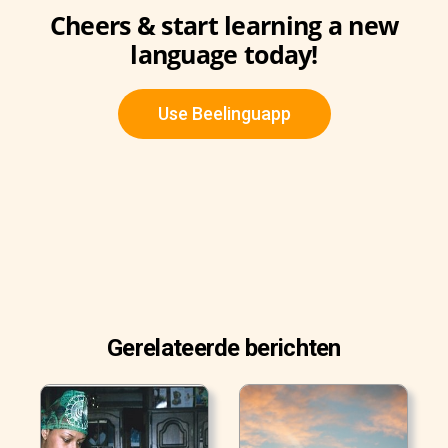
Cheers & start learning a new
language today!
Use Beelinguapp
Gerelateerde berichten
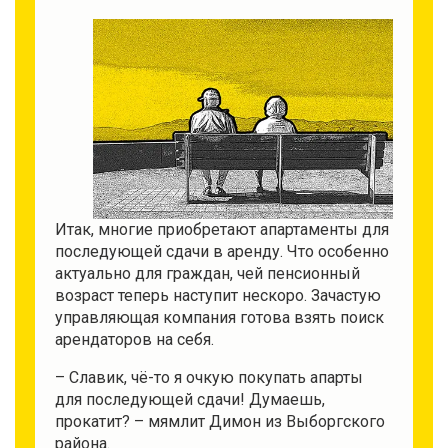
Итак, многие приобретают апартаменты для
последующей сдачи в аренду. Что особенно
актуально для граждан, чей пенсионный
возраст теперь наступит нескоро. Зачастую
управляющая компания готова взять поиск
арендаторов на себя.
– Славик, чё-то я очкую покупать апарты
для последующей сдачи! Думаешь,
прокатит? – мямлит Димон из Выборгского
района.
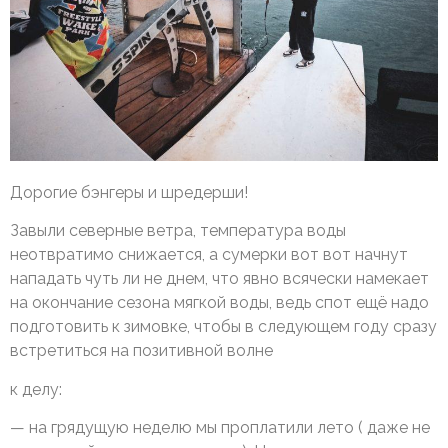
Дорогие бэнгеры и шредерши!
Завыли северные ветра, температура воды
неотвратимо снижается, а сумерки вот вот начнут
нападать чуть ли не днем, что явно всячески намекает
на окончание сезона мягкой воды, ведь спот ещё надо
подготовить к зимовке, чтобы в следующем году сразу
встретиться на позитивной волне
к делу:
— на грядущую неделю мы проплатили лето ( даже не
_ _ _ _ _
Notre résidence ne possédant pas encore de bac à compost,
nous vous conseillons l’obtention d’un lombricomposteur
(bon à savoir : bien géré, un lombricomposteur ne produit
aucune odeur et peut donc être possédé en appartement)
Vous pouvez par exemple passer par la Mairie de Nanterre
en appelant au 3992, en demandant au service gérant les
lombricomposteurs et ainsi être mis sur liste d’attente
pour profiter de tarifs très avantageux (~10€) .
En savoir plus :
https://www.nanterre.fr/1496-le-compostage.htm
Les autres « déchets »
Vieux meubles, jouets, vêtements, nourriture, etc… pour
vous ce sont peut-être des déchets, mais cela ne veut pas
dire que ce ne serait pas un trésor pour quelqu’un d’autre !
_ _ _ _ _
◆ **Exercise directions**
Whatever pictures the records hold, omit them; give again exactly the lines from the one containing "Cheers & start learning a new" through the one containing "на окончание сезона".

◆ **Finished exercise**
Cheers & start learning a new
language today!
Use Beelinguapp
Gerelateerde berichten
Итак, многие приобретают апартаменты для
последующей сдачи в аренду. Что особенно
актуально для граждан, чей пенсионный
возраст теперь наступит нескоро. Зачастую
управляющая компания готова взять поиск
арендаторов на себя.
– Славик, чё-то я очкую покупать апарты
для последующей сдачи! Думаешь,
прокатит? – мямлит Димон из Выборгского
района.
Дорогие бэнгеры и шредерши!
Завыли северные ветра, температура воды
неотвратимо снижается, а сумерки вот вот начнут
нападать чуть ли не днем, что явно всячески намекает
на окончание сезона мягкой воды, ведь спот ещё надо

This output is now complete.